Information we collect when we provide you with Services includes when your wireless device is turned on, how your device is functioning, device signal strength, where it is located, what device you are using, what you have purchased with your device, how you are using it, and what sites you visit. And, Sprint's privacy policy explains that it may use tools and analytics to collect such information.
Customers purchasing wireless devices from AT&T for use on the AT&T network agree to the AT&T Wireless Customer Agreement. Section 3.6 of that agreement provides:
AT&T collects information about the approximate location of your Device in relation to our cell towers and the Global Positioning System (GPS). We use that information, as well as other usage and performance information also obtained from our network and your Device, to provide you with wireless voice and data services, and to maintain and improve our network and the quality of your wireless experience.....
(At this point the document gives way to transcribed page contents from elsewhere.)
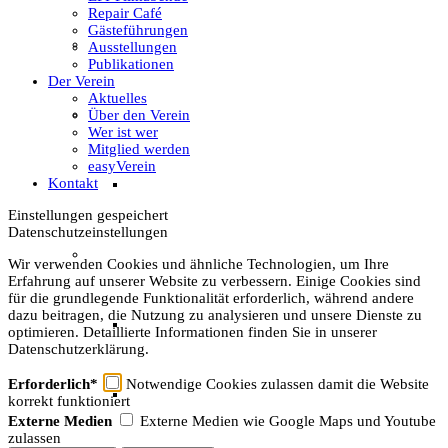
Repair Café
Gästeführungen
Unser Team & Mitmachen
Ausstellungen
Publikationen
Der Verein
Aktuelles
Sachsenhof-Zentrum
Über den Verein
Wer ist wer
Mitglied werden
easyVerein
Kontakt
Belegungsplan
Einstellungen gespeichert
Datenschutzeinstellungen
Wissenswertes
Wir verwenden Cookies und ähnliche Technologien, um Ihre
Erfahrung auf unserer Website zu verbessern. Einige Cookies sind
für die grundlegende Funktionalität erforderlich, während andere
dazu beitragen, die Nutzung zu analysieren und unsere Dienste zu
Geschichtliche der Sachsen
optimieren. Detaillierte Informationen finden Sie in unserer
Datenschutzerklärung.
Erforderlich*
Notwendige Cookies zulassen damit die Website
Hausrekonstruktionen
korrekt funktioniert
Externe Medien
Externe Medien wie Google Maps und Youtube
zulassen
While it may be true their subscriber agreement could include this data, it could also be argued a reasonable person would not understand it to mean that. Those descriptions are also notably vague, leaving some question as to exactly what messaging and app data is being collected.
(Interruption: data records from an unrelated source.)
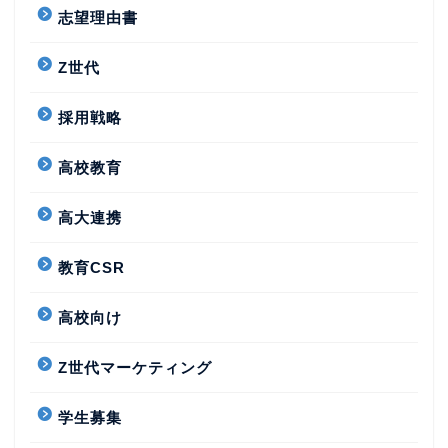
志望理由書
Z世代
採用戦略
高校教育
高大連携
教育CSR
高校向け
Z世代マーケティング
学生募集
This is particularly troubling in light of the fact AT&T admits to having collected data which could identify individual phone users and also to keeping that data for several months:
Of the three downstream systems receiving personally identifiable CIQ data from the AT&T server for analysis purposes, one deletes the data after 45 days, one has CIQ data from September of 2011, and one has data from May 2011.
As CIQ has stated publicly and also advised AT&T, during the course of its investigation into this matter, CIQ found that, as a result of a programming error related to the capture of signalling data associated with voice calls, the CIQ software also captured the content of SMS text messages when -- and only when -- such messages were sent or received while a voice call was in progress. Because it did not request that this data be collected, AT&T did not know the SMS text data was being transmitted to its secure servers until it was informed by CIQ. The data has not been accessed by any AT&T employees and, in fact, it is encoded in such a manner that AT&T is unable to view it without decoding software for CIQ -- which AT&T has not and does not intend to obtain.